Para dar ao corpo do paciente tempo de produzir as proteínas em quantidade suficiente, foi dado um intervalo de quase cinco meses. Após esse prazo, ele realizou diversos exercícios, munido de óculos com câmera. Projetado pelos pesquisadores especialmente para o tratamento, o equipamento permitiu projetar imagens de cor âmbar na retina do paciente.
“Sete meses depois, o paciente começou a relatar sinais de melhora visual”, explicaram, em nota, o Instituto de Visão (Universidade Sorbonne/Inserm/CNRS) e o Hospital parisiense de Quinze-Vingts, especializado em oftalmologia. “Com a ajuda dos óculos, ele agora pode localizar, contar e tocar nos objetos”, acrescentou o comunicado.
As duas entidades francesas desenvolveram o ensaio clínico em associação com a Universidade de Pittsburgh (Estados Unidos), o Instituto de Oftalmologia Molecular e Clínica de Basel (Suíça), a empresa Streetlab e a francesa GenSight Biologics.
Um primeiro teste consistiu em perceber, localizar e manusear um grande livro e uma pequena caixa de grampos. O paciente conseguiu mexer no primeiro objeto em 92% das tentativas e, no outro, em 36% dos testes. No segundo exercício, em que o desafio era contar copos em uma mesa, o homem obteve sucesso quase duas em cada três vezes (63%).
Para a terceira avaliação, um copo era colocado e retirado alternadamente da mesa. O paciente tinha de apertar um botão, indicando se o objeto estava presente ou ausente. Enquanto isso, sua atividade cerebral era medida por meio de um capacete de eletrodos.

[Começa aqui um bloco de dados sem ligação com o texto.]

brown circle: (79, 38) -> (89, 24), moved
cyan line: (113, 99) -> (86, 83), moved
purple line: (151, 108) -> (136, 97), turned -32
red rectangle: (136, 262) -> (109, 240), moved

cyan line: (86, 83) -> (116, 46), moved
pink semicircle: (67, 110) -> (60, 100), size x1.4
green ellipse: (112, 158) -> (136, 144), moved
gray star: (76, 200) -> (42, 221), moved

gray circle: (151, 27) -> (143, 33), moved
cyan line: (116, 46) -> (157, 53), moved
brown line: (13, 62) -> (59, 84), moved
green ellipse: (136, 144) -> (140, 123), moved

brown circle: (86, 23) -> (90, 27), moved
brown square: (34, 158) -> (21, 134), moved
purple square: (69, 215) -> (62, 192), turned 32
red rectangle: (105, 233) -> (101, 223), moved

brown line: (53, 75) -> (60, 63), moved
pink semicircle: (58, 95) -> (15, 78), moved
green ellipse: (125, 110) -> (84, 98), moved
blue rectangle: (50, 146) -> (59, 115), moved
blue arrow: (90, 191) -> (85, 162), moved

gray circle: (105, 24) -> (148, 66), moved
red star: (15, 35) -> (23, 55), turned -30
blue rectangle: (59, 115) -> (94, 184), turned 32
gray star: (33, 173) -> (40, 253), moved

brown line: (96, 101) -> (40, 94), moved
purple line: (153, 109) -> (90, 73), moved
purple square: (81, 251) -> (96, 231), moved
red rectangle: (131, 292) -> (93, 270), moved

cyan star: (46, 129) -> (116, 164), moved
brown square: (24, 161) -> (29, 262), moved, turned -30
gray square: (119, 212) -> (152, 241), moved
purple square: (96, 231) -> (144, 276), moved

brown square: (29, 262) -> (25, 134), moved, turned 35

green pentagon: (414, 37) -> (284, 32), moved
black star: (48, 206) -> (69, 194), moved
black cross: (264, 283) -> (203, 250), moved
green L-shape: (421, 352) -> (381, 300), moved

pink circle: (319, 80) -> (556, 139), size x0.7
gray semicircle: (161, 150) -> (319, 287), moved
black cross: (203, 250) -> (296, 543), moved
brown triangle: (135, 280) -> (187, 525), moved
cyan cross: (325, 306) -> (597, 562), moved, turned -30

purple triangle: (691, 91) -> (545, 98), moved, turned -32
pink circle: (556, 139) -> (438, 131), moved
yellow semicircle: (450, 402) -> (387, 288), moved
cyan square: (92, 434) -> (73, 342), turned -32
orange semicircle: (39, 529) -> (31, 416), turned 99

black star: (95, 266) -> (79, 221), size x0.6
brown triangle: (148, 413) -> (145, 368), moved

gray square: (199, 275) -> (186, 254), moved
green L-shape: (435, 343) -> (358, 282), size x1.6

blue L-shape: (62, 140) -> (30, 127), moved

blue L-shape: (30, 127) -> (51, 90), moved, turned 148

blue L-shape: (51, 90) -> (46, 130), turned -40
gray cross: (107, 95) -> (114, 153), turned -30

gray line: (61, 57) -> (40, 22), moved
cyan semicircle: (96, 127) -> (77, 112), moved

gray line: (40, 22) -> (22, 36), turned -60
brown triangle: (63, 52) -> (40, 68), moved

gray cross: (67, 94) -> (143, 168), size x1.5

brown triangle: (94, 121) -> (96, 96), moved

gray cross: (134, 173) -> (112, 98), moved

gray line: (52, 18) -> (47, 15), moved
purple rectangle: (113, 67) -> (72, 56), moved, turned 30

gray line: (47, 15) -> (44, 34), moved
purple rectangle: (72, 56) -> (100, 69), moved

Um software interpretou os registros dos eletrodos e foi capaz de dizer, com uma precisão de 78%, se o copo estava ou não sobre a mesa, confirmando “que a atividade cerebral está, de fato, ligada à presença de um objeto e, portanto, a retina não é mais cega”, explicou o professor Botond Roska, coautor do estudo.
“Se a optogenética, técnica que já existe há 20 anos, revolucionou a pesquisa fundamental em neurociência (...), essa é a primeira vez, internacionalmente, que essa abordagem inovadora é usada em humanos e que seus benefícios clínicos são demonstrados”, destacou outro trecho do comunicado divulgado pelas entidades francesas.
Incidência
A retinopatia, ou retinite pigmentosa, afeta uma em cada 3,5 mil pessoas, segundo o banco de dados Orphanet, e pode começar a afetar pessoas em qualquer idade. A faixa etária de maior frequência de ocorrência é entre 10 e 30 anos. Os genes responsáveis são muito numerosos, mas certas mutações são, frequentemente, encontradas em pessoas com a doença.
“Cegos com diferentes tipos de doenças neurodegenerativas de fotorreceptores”, mas retendo “um nervo óptico funcional”, serão “potencialmente elegíveis para tratamento”, reiterou Sahel. Ele admitiu que levará algum tempo para que essa terapia possa ser oferecida a pacientes em geral.
Especializada em terapias genéticas para o tratamento de doenças neurodegenerativas da retina, a Gensight Biologics “pretende lançar, em breve, um ensaio de fase 3 para confirmar a eficácia desta abordagem terapêutica”, acrescentou Sahel.